*Supplied records*
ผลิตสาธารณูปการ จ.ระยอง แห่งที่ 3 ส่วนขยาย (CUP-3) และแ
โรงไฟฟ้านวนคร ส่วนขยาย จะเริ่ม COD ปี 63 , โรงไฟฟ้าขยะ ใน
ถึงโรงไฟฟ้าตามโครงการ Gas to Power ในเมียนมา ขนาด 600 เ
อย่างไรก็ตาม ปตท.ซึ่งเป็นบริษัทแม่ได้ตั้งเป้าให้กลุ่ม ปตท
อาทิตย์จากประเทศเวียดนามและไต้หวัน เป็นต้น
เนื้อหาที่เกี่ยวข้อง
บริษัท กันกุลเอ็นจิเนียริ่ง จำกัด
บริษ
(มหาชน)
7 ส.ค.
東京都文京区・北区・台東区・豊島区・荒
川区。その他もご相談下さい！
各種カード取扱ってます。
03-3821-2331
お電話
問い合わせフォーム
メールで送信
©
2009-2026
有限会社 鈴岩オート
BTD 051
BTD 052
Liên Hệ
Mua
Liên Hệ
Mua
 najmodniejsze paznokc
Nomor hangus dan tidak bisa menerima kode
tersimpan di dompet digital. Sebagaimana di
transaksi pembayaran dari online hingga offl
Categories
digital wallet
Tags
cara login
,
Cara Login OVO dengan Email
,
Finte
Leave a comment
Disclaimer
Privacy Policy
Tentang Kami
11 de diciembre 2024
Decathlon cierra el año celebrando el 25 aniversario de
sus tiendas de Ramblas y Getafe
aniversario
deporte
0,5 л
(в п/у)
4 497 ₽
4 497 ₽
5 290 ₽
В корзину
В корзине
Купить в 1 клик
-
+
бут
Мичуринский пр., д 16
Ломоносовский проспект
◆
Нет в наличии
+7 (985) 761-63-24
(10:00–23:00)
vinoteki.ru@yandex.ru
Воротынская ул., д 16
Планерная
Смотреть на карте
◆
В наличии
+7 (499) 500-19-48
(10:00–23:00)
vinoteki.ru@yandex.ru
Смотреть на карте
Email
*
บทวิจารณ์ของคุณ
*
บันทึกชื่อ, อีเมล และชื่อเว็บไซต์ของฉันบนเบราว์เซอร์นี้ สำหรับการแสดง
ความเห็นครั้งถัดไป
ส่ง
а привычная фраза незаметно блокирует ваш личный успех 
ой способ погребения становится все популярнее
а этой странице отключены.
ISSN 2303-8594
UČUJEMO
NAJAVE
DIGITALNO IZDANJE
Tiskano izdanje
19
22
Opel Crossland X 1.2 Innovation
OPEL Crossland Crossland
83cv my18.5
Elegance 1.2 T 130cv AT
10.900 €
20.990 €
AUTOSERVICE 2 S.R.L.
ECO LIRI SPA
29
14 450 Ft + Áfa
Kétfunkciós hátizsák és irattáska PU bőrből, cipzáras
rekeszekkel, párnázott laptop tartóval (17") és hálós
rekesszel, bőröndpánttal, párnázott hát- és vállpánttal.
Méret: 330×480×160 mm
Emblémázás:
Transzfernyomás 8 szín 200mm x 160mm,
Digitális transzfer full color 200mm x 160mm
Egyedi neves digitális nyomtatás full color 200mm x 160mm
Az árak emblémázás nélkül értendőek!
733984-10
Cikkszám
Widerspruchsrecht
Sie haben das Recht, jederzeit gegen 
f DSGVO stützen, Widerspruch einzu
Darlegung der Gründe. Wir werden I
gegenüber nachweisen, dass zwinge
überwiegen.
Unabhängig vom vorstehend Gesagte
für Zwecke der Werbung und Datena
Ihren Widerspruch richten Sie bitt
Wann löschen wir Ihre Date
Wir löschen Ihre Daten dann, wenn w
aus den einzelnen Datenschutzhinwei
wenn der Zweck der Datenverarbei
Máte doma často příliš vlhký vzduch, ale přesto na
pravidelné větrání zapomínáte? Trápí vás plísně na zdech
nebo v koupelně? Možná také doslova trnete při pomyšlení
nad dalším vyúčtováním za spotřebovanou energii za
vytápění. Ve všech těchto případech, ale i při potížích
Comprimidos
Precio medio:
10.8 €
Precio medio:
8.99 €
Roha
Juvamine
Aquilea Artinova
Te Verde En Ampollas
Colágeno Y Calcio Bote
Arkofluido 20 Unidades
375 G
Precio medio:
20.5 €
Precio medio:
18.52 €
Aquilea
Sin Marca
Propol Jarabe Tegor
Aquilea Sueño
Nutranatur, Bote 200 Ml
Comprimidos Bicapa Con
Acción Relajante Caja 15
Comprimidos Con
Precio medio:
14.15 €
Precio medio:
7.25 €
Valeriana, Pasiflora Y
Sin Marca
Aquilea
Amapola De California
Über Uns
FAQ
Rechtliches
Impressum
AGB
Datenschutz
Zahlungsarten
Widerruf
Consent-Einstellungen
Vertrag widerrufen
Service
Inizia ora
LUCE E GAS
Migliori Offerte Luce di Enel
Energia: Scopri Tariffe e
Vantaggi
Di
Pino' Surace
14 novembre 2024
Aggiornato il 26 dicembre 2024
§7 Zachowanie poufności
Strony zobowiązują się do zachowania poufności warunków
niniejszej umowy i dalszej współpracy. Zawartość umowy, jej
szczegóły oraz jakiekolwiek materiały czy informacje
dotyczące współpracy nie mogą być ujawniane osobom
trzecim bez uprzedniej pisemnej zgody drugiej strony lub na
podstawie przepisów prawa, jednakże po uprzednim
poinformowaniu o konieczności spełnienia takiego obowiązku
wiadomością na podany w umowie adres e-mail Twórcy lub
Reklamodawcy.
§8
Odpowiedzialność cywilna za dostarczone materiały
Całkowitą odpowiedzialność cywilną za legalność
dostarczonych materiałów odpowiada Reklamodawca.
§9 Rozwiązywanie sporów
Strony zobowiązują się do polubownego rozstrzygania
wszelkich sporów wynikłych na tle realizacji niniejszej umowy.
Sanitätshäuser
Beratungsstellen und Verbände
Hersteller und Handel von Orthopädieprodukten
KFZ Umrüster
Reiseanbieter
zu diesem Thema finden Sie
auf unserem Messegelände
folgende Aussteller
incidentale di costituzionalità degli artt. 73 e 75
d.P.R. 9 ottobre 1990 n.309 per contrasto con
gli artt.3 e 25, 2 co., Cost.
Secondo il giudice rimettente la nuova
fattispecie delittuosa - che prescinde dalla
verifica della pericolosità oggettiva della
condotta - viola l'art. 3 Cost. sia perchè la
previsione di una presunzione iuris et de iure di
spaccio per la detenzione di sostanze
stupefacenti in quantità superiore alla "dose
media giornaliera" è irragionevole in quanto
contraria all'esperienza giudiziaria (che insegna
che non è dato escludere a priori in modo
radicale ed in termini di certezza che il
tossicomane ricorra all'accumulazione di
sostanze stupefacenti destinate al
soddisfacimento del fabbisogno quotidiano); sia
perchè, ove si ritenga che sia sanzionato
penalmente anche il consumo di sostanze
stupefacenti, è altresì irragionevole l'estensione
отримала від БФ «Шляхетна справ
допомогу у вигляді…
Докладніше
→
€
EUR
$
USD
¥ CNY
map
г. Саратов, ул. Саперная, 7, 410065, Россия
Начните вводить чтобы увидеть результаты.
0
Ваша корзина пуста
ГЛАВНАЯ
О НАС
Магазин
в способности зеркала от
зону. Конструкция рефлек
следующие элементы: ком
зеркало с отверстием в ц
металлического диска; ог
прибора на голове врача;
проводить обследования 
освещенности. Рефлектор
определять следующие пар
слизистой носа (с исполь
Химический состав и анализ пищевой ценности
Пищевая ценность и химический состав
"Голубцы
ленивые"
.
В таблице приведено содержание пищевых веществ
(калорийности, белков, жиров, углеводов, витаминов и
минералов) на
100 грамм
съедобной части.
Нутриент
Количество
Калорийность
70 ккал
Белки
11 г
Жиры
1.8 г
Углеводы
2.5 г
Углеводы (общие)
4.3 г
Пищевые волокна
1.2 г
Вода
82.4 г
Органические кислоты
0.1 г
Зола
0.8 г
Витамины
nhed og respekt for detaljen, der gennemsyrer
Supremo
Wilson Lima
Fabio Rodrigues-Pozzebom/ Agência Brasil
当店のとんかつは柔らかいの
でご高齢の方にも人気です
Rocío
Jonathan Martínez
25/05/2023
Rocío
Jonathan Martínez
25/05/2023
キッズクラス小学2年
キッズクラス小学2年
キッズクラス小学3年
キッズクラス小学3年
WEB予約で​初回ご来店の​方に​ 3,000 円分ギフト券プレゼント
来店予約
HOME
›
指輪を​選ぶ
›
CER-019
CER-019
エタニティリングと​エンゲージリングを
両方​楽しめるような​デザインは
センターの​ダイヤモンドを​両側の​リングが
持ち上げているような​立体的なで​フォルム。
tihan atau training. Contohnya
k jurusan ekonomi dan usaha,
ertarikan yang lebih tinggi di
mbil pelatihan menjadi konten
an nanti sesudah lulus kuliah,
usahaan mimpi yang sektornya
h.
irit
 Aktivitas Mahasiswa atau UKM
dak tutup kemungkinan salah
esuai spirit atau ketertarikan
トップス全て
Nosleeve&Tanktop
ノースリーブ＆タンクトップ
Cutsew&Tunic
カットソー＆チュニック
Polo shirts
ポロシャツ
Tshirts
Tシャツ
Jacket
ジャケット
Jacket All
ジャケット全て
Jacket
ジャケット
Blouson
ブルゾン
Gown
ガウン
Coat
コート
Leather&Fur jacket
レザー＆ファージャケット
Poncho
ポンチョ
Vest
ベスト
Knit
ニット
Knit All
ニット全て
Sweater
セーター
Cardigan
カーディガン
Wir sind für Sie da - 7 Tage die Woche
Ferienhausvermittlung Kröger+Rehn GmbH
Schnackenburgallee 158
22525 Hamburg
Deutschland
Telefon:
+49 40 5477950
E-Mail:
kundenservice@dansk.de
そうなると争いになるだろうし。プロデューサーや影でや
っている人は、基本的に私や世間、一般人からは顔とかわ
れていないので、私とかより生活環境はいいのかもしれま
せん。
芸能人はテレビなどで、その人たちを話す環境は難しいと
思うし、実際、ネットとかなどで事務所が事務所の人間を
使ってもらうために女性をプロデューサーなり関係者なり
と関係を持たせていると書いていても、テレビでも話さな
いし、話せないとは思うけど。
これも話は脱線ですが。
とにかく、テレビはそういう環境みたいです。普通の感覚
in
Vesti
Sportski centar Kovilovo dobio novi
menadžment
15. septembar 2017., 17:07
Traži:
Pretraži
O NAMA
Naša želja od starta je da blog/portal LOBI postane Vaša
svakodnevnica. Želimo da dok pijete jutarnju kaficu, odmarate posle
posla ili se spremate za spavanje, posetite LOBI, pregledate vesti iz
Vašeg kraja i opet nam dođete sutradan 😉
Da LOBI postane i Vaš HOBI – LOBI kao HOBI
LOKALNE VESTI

*What you should do*
Look above for the line with "れていないので、私とかより生活環境はいいのかもしれま" and the line with "Vašeg kraja i opet nam dođete sutradan 😉", and reproduce exactly those two lines plus every line between, nothing more.

*Worked solution*
れていないので、私とかより生活環境はいいのかもしれま
せん。
芸能人はテレビなどで、その人たちを話す環境は難しいと
思うし、実際、ネットとかなどで事務所が事務所の人間を
使ってもらうために女性をプロデューサーなり関係者なり
と関係を持たせていると書いていても、テレビでも話さな
いし、話せないとは思うけど。
これも話は脱線ですが。
とにかく、テレビはそういう環境みたいです。普通の感覚
in
Vesti
Sportski centar Kovilovo dobio novi
menadžment
15. septembar 2017., 17:07
Traži:
Pretraži
O NAMA
Naša želja od starta je da blog/portal LOBI postane Vaša
svakodnevnica. Želimo da dok pijete jutarnju kaficu, odmarate posle
posla ili se spremate za spavanje, posetite LOBI, pregledate vesti iz
Vašeg kraja i opet nam dođete sutradan 😉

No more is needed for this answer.